Katerina Andrsova est professeur de musique. Elle a 32 ans, elle vient d'une petite ville de Bohême centrale, mais depuis ses études universitaires, elle vit à Prague. Katerina est issue d'une famille protestante. Petite fille, elle allait souvent voir son oncle, qui était pasteur.

"Il me prêtait des livres, on discutait beaucoup de la foi. Mais pendant très longtemps, il a refusé de me faire lire la Bible. J'étais curieuse, mais il me disait toujours d'attendre, que la Bible était difficile à lire, qu'elle ne se dévorait pas comme un roman. Il voulait que j'apprenne d'abord à réfléchir d'une certaine façon, au lieu de me ruer tout de suite sur les histoires que raconte la Bible. Il me disait que je ne les comprendrais sûrement pas."

Le moment opportun arrive quand Katerina fête ses vingt ans.

"Chacun a, de temps en temps, l'impression qu'il faille absolument lire quelque chose de la Bible. Moi, j'ai commencé par le Nouveau Testament, mais ce qui m'a captivé beaucoup plus, c'est l'Ancien Testament. Je pense que l'homme y est décrit tel qu'il est vraiment, avec ses côtés négatifs aussi. Certaines histoires sont assez dramatiques. C'est tout, sauf la vie 'en rose'."

Et quand on a un problème personnel, qui nous tracasse, qui trouble notre sommeil... La Bible peut-elle nous donner une réponse ? Voilà l'expérience de Katerina...

"La Bible n'est pas pour moi un mode d'emploi qui nous dit quoi faire, comment se comporter. Mais il est vrai que quand on doit, dans la vie, prendre une décision importante, on devrait retrouver son calme intérieur et se concentrer sur sa foi en Dieu. De toute façon, c'est lui qui va décider. Quand les choses ne se passent pas comme on veut, il se passe ce qui est mieux, disait Martin Luther... Mais ceci ne veut pas dire être passif ! L'homme n'a pas le dernier mot, c'est tout..."

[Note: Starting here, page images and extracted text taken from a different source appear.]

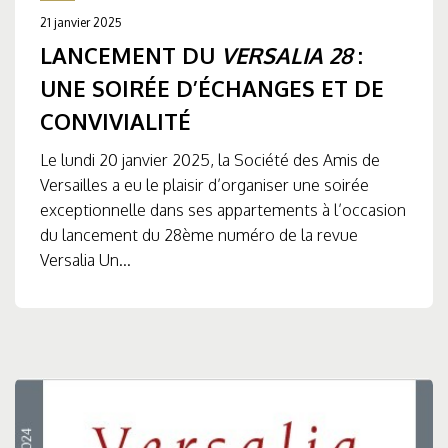
21 janvier 2025
LANCEMENT DU
VERSALIA 28
:
UNE SOIRÉE D’ÉCHANGES ET DE
CONVIVIALITÉ
Le lundi 20 janvier 2025, la Société des Amis de
Versailles a eu le plaisir d’organiser une soirée
exceptionnelle dans ses appartements à l’occasion
du lancement du 28ème numéro de la revue
Versalia Un...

Pour terminer, une chanson de Karel Kryl et, une fois de plus, les propos du prêtre Tomas Halik. "Il serait naïf de penser que la Bible va apporter des réponses simples à toutes nos interrogations. Elle répond à des questions fondamentales de la vie, mais l'homme se pose aussi des questions bien spécifiques, où la consultation d'un seul livre ne suffit pas. Dans la tradition chrétienne, la Bible fait partie de la culture générale. Aujourd'hui, il faut lire la Bible, et aussi être ouvert à notre culture moderne. Et chercher les ponts qui relient ces deux mondes assez différents."